El estudio examinó la capacidad de tres modelos de lenguaje de gran tamaño (Claude Opus 4.6, GPT-5.4 y Gemini 3 Flash) para calificar ensayos reales de estudiantes de Psicología en tres universidades del Reino Unido: Cambridge, Nottingham y Manchester Metropolitan. En total, participaron 125 estudiantes y se analizaron 761 ensayos escritos entre 2022 y 2025.
Los investigadores compararon las notas otorgadas por la IA con las calificaciones oficiales asignadas por docentes humanos. Además, realizaron grupos focales con estudiantes y profesores para explorar las implicaciones éticas y educativas de incorporar inteligencia artificial en los procesos de evaluación.
Los resultados revelan que, en algunos casos, la concordancia entre la IA y los docentes humanos fue similar a la que suele existir entre dos maestros distintos. Sin embargo, esa precisión no fue consistente.
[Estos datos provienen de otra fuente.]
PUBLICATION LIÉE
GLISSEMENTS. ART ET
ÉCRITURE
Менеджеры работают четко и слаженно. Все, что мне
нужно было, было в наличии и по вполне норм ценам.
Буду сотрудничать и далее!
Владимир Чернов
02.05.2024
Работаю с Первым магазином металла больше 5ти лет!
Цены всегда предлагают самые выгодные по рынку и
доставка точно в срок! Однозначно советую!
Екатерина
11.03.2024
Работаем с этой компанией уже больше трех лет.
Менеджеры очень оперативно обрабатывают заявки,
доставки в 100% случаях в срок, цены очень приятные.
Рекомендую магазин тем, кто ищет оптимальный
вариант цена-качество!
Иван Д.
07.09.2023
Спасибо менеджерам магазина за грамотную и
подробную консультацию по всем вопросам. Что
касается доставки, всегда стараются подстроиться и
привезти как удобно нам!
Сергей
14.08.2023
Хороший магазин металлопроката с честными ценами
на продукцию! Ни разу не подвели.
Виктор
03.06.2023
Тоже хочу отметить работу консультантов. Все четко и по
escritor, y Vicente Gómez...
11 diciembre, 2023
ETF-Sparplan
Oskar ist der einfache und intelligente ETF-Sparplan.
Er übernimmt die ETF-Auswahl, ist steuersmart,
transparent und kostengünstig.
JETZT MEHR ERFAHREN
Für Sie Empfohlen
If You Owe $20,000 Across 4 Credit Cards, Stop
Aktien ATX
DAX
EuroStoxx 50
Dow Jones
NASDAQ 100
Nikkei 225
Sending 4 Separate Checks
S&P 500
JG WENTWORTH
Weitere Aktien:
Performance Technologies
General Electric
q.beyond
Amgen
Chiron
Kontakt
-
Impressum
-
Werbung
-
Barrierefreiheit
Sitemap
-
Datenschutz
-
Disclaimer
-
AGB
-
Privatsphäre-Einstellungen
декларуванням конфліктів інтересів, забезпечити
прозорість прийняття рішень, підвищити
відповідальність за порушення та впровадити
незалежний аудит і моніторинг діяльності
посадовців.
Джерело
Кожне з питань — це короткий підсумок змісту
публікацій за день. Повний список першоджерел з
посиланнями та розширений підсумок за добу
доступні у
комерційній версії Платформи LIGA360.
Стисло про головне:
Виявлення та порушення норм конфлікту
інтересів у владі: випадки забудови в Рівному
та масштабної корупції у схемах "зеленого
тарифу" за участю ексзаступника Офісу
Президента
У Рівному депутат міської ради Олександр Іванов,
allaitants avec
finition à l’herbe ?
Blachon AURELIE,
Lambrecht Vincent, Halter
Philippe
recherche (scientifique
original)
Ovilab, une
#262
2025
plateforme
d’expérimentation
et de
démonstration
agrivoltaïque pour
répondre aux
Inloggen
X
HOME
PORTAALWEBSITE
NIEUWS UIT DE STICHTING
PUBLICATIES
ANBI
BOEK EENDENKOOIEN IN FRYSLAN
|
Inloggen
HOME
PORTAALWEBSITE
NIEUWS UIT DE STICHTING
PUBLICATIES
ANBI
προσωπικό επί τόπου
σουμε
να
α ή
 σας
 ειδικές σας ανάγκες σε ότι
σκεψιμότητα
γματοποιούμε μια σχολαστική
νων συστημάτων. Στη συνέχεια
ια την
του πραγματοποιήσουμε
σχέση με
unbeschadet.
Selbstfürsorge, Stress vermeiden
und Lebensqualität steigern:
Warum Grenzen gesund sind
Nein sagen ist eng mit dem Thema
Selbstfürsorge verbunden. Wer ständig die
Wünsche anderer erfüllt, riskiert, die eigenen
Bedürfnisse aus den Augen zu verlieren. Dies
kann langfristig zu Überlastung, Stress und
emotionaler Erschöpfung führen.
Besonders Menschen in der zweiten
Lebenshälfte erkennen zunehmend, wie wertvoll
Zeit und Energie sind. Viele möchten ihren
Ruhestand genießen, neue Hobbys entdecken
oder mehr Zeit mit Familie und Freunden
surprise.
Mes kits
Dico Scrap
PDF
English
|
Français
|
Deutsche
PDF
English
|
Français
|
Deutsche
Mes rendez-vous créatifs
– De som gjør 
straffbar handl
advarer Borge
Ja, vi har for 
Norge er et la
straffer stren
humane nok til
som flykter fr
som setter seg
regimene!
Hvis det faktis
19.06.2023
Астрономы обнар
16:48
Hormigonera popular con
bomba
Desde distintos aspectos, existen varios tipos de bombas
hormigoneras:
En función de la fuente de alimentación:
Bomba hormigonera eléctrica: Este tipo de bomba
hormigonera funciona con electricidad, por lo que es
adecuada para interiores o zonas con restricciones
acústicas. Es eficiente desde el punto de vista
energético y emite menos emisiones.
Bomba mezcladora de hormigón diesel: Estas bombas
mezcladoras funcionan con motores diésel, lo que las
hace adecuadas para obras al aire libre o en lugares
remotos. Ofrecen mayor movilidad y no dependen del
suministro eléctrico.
Dependía de la casa de estudios, del tipo de ensayo y del modelo utilizado. Cuando se analizó si humanos e IA coincidían en la categoría final de la nota (por ejemplo, sobresaliente o aprobado) el acuerdo osciló entre apenas 35 y 65%.
¿Qué pasó aquí? Los sistemas de IA mostraron sesgos sistemáticos al evaluar los textos. Por ejemplo, tendían a favorecer ensayos largos, con un vocabulario más amplio, oraciones complejas y muchos conectores lógicos. En otras palabras, parecían reaccionar más a la forma del lenguaje que a la calidad real de las ideas. Style over substance.
Además, los LLM exhibieron una “tendencia central” que otorgaba calificaciones medias incluso cuando los trabajos eran excepcionalmente buenos. Eso significa que los mejores ensayos recibían notas más bajas de las que merecían, mientras que los peores eran evaluados con demasiada benevolencia.
“Hemos constatado que depender en gran medida de los mejores modelos de IA actuales daría como resultado una calificación de los estudiantes homogeneizada, que subestimaría la brillantez y favorecería el estilo lingüístico por encima del contenido de un juicio académico sólido”, dijo Deborah Talmi.
Paradójicamente, aunque los LLM no coincidían del todo con los humanos, sí coincidían mucho entre ellos. Los tres modelos produjeron resultados notablemente consistentes cuando se les pidió recalificar los mismos ensayos varios días después. También mostraron altos niveles de acuerdo mutuo. Para los investigadores, esto sugiere que los sistemas comparten patrones similares de razonamiento, o de error, incluso cuando pertenecen a empresas distintas.